WASHINGTON — Vector Atomic, a California-based startup, worked with Honeywell Aerospace to produce a cutting-edge navigation sensor that uses an atomic clock to take precise measurements without relying on GPS.
The atomic sensor, funded by the Pentagon’s Defense Innovation Unit, was delivered in August and is awaiting a ride to space, Vector Atomic’s CEO Jamil Abo-Shaeer, told SpaceNews.
Abo-Shaeer, a former project manager at the Defense Advanced Research Projects Agency, co-founded Vector Atomic in 2018 with the goal of fielding and commercializing atomic instruments.
The company in 2020 was selected by DIU to build an atomic sensor — a device that exploits the quantum properties of atoms to make very precise measurements — that could survive the rigors of space.
Abo-Shaeer said Vector Atomic has no venture capital funding. After winning the DIU contract that provided about $10 million in government funds, the company partnered with Honeywell to build an atomic inertial navigation sensor, qualify it for space flight and integrate it with a satellite bus.
Inertial navigation devices have been around for decades but the atomic variant is a more complex technology that has only existed in labs, said Abo-Shaeer.
Inertial navigation systems use motion sensors, or accelerometers, and rotation sensors known as gyroscopes to continuously calculate the position, orientation, and velocity of a moving object without the need for external references like GPS.
Atomic sensors that use atomic clocks are more precise but they’ve only been tested in laboratories and are very fragile, he said. DIU’s project is about figuring out if these devices can be made robust enough for deployment in real-world systems.
And the best way to answer that, said Abo-Shaeer, is to send one of these sensors into the harshest environment, which is outer space, after putting it through the rigors of space launch.
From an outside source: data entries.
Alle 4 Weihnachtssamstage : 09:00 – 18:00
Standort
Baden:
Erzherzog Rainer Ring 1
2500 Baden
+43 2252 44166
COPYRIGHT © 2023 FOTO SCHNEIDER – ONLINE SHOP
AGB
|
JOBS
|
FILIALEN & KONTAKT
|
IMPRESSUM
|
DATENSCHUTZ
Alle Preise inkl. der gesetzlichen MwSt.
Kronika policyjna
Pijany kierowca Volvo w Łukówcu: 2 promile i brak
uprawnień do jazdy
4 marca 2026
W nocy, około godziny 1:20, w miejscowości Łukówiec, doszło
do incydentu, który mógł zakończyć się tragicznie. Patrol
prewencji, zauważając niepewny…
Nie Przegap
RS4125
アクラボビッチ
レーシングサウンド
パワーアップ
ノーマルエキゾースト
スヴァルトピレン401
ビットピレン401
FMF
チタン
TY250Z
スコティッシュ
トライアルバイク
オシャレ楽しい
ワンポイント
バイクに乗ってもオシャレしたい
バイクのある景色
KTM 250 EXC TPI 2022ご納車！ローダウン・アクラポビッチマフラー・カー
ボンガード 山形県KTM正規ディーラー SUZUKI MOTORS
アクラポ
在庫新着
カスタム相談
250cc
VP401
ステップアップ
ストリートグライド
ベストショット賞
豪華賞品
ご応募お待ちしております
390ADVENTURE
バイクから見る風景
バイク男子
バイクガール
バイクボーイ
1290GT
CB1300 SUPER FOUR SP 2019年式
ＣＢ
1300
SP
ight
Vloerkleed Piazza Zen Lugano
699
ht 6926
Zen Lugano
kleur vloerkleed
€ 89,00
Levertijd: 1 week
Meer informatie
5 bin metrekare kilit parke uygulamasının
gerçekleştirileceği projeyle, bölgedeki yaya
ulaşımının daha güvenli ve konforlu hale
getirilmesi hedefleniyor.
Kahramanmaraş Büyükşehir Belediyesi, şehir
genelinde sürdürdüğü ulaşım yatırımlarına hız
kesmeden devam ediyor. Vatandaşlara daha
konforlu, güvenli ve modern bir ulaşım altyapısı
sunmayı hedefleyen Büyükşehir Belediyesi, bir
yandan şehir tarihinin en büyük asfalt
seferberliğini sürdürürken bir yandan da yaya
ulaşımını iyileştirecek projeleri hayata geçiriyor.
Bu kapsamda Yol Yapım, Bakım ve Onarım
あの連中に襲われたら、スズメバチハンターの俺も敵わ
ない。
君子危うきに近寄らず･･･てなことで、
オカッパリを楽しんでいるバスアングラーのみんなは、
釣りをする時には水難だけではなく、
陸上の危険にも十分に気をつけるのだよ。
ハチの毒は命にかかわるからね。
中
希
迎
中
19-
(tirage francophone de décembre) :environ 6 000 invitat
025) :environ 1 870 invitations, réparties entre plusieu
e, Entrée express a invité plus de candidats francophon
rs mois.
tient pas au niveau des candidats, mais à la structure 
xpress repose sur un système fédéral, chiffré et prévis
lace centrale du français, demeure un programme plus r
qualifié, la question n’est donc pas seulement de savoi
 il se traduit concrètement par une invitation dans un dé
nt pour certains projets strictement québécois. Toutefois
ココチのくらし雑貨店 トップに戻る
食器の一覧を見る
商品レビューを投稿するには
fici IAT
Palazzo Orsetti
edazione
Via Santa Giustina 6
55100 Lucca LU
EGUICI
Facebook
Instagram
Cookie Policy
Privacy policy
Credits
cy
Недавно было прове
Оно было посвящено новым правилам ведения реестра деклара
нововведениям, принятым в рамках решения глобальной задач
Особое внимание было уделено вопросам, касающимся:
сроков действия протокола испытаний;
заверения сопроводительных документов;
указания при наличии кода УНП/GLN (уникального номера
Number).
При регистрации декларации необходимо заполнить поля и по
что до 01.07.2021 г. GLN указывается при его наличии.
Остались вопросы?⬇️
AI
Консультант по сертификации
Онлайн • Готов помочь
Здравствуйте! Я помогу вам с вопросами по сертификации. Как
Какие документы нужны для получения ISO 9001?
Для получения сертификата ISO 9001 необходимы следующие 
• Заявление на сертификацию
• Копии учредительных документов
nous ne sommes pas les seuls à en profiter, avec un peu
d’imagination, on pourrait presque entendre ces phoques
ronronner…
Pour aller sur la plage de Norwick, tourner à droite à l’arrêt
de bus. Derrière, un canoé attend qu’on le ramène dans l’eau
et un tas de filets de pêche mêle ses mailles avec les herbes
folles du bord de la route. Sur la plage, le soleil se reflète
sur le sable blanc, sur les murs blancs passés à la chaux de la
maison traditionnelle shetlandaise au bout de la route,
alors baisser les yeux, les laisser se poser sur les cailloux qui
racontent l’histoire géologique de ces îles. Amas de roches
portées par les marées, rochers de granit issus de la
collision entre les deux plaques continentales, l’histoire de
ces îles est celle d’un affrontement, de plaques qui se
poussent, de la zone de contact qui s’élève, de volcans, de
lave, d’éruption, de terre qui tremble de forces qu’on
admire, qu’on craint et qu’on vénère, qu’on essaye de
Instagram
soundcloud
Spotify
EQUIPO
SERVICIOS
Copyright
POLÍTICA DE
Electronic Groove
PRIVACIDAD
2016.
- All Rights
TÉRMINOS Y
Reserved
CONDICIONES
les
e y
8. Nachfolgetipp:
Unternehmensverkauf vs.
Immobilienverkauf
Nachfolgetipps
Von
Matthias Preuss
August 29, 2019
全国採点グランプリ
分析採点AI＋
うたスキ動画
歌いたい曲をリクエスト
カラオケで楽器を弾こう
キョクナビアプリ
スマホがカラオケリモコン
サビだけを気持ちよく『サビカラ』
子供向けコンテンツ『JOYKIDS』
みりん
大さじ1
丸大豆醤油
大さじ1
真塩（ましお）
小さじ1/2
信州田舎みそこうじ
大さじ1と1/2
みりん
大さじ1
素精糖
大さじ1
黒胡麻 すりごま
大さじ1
The problem with current technology
Inertial navigation devices used today in air, maritime, ground and space platforms are “incredibly good and incredibly robust” at providing short-term position, velocity and attitude data, he said. Over time, however, small errors in measurement accumulate, causing inertial navigation systems to drift. This means they cannot provide accurate position data for extended periods without external updates from GPS or other systems.
Quantum sensors that use atomic clocks improve accuracy and don’t drift over time like conventional systems, which makes them desirable for military applications, said Abo-Shaeer.
“They come calibrated out of the box and they stay calibrated,” he said. “The atomic systems will drift as well but you can navigate longer. They’re not doing anything fundamentally different from current technology. They’re just potentially doing it better.”
When the atomic sensor reaches orbit, it will operate autonomously. “It turns itself on, takes measurements, and pushes data back down to the ground,” said Abo-Shaeer.
Launch date TBD
Lt. Col. Nicholas Estep, program manager at DIU, said he could not discuss the specifics of the space mission that will fly Vector Atomic’s sensor, or the projected date for the launch.
The recent delivery of the quantum sensor marks a “compelling milestone for the quantum sensing community,” he told SpaceNews. “Atomic clocks have been flying on GPS for a long time, but other than atomic clocks, other forms of quantum sensing have not materialized outside the lab.”
The physics and the phenomenology of quantum sensing is “fun and very exciting,” said Estep. What DIU is doing is moving the technology to the next phase, which is systems engineering and prototyping.
“What we’ve shown so far is that you can put it together in an integrated package that’s actually reliable and can go through the rigors of qualification,” Estep said.
“We’ve gone through the qualification in order to be manifested and incorporated into a space demonstration,” he added. “We’ve delivered an actual experimental payload that has an atomic gyroscope.”